Figure 1 Integrated efficacy-toxicity framework for precision first-line colorectal cancer chemotherapy. CA19-9: Carbohydrate antigen 19-9; CA125: Carbohydrate antigen 125; KRAS: Kirsten rat sarcoma viral oncogene homolog; BRAF: B-Raf proto-oncogene: Serine/threonine kinase; TP53: Tumor protein p53; UGT1A1: UDP glucuronosyltransferase family 1 member A1; GSTM1: Glutathione S-transferase mu 1; ABCC2: ATP-binding cassette subfamily C member 2; CYP3A5: Cytochrome P450 family 3 subfamily A member 5; GSTP1: Glutathione S-transferase pi 1; CRC: Colorectal cancer.

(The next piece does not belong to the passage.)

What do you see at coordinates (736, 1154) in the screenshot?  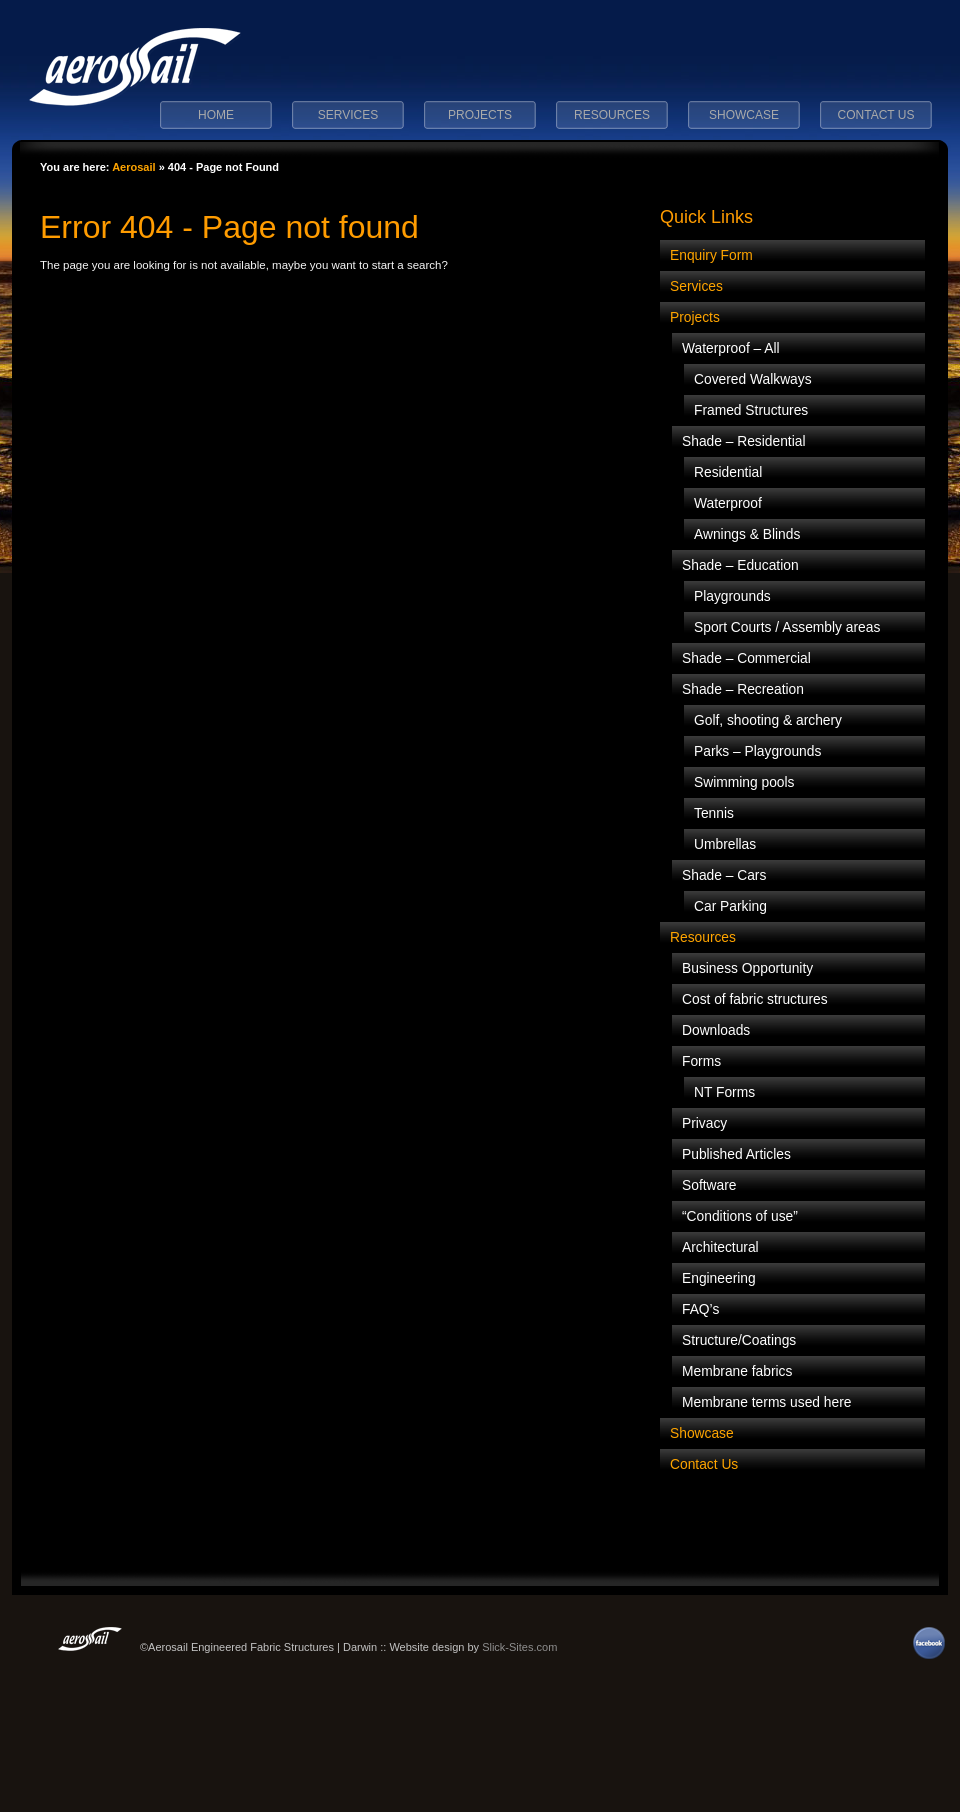 I see `Published Articles` at bounding box center [736, 1154].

However, the development of this platform faces substantial challenges. Data requirements are paramount, necessitating large, curated, multi-modal datasets that harmonize clinical variables, genomic data, biomedical images, and longitudinal toxicity reports. The most pivotal challenge, however, lies in quantifying the “therapeutic index” for clinical decision support. This requires defining a clinically valid utility or net benefit function, where weights reflecting the relative clinical importance of different efficacy levels and toxicity severities are formally incorporated. Determining these weights is a non-trivial research endeavor in itself, likely requiring methods like discrete choice experiments involving oncologists, patients, and health economists to establish consensus[17,18]. Therefore, advancing this field demands not only robust predictive algorithms but also a parallel interdisciplinary effort to bridge predictive analytics with actionable clinical choice.

CONCLUSION

We again congratulate Liu et al[1] on their valuable contribution. Their work provides a solid methodological foundation and a powerful tool for managing CIM. By developing integrated models that concurrently predict toxicity and efficacy, we can move from isolated risk assessment to truly optimizing the balance between treatment safety and anti-tumor activity.